Growth of Caenorhabditis elegans in Defined Media Is Dependent on Presence of Particulate Matter

Abstract

Caenorhabditis elegans are typically cultured in a monoxenic medium consisting of live bacteria. However, this introduces a secondary organism to experiments, and restricts the manipulation of the nutritional environment. Due to the intricate link between genes and environment, greater control and understanding of nutritional factors are required to push the C. elegans field into new areas. For decades, attempts to develop a chemically defined, axenic medium as an alternative for culturing C. elegans have been made. However, the mechanism by which the filter feeder C. elegans obtains nutrients from these liquid media is not known. Using a fluorescence-activated cell sorting based approach, we demonstrate growth in all past axenic C. elegans media to be dependent on the presence of previously unknown particles. This particle requirement of C. elegans led to development of liposome-based, nanoparticle culturing that allows full control of nutrients delivered to C. elegans.

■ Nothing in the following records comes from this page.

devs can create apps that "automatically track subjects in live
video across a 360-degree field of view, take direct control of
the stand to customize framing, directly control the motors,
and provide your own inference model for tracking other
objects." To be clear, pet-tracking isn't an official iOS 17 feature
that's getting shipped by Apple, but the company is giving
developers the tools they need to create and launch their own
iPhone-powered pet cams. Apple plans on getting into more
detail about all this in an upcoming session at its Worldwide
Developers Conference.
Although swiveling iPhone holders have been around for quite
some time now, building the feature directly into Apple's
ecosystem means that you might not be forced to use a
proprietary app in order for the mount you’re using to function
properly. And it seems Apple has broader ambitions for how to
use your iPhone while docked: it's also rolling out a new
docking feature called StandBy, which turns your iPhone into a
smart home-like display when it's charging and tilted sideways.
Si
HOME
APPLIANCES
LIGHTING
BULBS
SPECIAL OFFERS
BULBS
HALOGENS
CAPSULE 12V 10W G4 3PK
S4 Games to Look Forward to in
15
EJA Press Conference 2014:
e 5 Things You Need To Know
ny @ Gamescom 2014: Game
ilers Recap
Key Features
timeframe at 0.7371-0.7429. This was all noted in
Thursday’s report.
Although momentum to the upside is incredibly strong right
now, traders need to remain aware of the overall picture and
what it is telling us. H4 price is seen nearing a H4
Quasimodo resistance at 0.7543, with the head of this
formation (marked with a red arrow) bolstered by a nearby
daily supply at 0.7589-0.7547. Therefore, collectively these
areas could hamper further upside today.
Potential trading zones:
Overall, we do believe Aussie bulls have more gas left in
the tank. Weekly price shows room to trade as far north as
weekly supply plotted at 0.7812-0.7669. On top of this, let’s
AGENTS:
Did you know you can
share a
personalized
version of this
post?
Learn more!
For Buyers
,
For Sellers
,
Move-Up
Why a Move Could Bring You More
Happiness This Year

Keywords: Caenorhabditis elegans; axenic media; feeding; liposomes; nutrition.

Figure 1

Effect of milk separation on growth rate: growth rate (length micrometer) of C. elegans measured at 24-hr intervals, while exposed to various dietary conditions. SD expressed as error bars. n = 25 per treatment group, growth in S– Medium containing OP50 E. coli (9 × 108 and 4.5 × 109 colonies per milliliter) included as positive control.

Figure 2

Effect of particulate matter on development: (A) Solubilization of particulate fraction in milk arrests C. Elegans growth. Growth rate (length micrometer) of C. elegans measured at 24 hr intervals, while exposed to CeHR media with added milk particulate matter that has either been solubilized with high concentration urea (8 M) and then diluted to 46 mM (solubilized media) or 46 mM urea added to CHR media + milk pellet, leaving milk pellet particles present (control media). SD expressed as error bars. n = 25 per treatment group. (B) Effect of filtration of AXM and CeMM media on C. elegans growth rate. Growth rate (length micrometer) of C. elegans measured at 24-hr intervals, while exposed to AXM media, CeMM media, AXM media filtered or CeMM filtered. SD expressed as error bars. n = 25 per treatment group, Growth in S– Medium containing OP50 E. coli (9 × 10⁸ and 4.5 × 10⁹ colonies per milliliter) included as positive controls in both figures.

Figure 3

FACS detection of particles in various media conditions. Distribution of different particle sizes. Purple, 1 μm; Green, 0.5 μm; Blue, 0.05 μm; Red, sample. (A) CeHR, (B) CeHR Filtered, (C) CeMM, (D) CeMM filtered, (E) CeMM Filtered and incubated at 20°, (F) = AXM, (G) AXM Filtered, (H) AXM Filtered and incubated at 20°. (I) Liposomes packed with CeHR. (J) Liposomes packed with M9.

Figure 4

Growth rate (length micrometer) of C. elegans measured at 24 hr while exposed to various media conditions. CeHR, AXM, and CeMM media were both filtered following the same protocol as used in Figure 1 and Figure 2B. However, each medium was then packed inside liposomes and suspended in M9 buffer. CeHR medium with milk and cholesterol removed were also packed within liposomes and suspended in M9 buffer. M9 Buffer or CeHR without liposomes were included as negative controls. n = 25 per treatment group, SD presented as error bars. Growth in S-medium containing OP50 E. coli (9 × 10⁸ and 4.5 × 10⁹ colonies per milliliter) in addition to CeHR prepared according to standard protocols included as positive controls.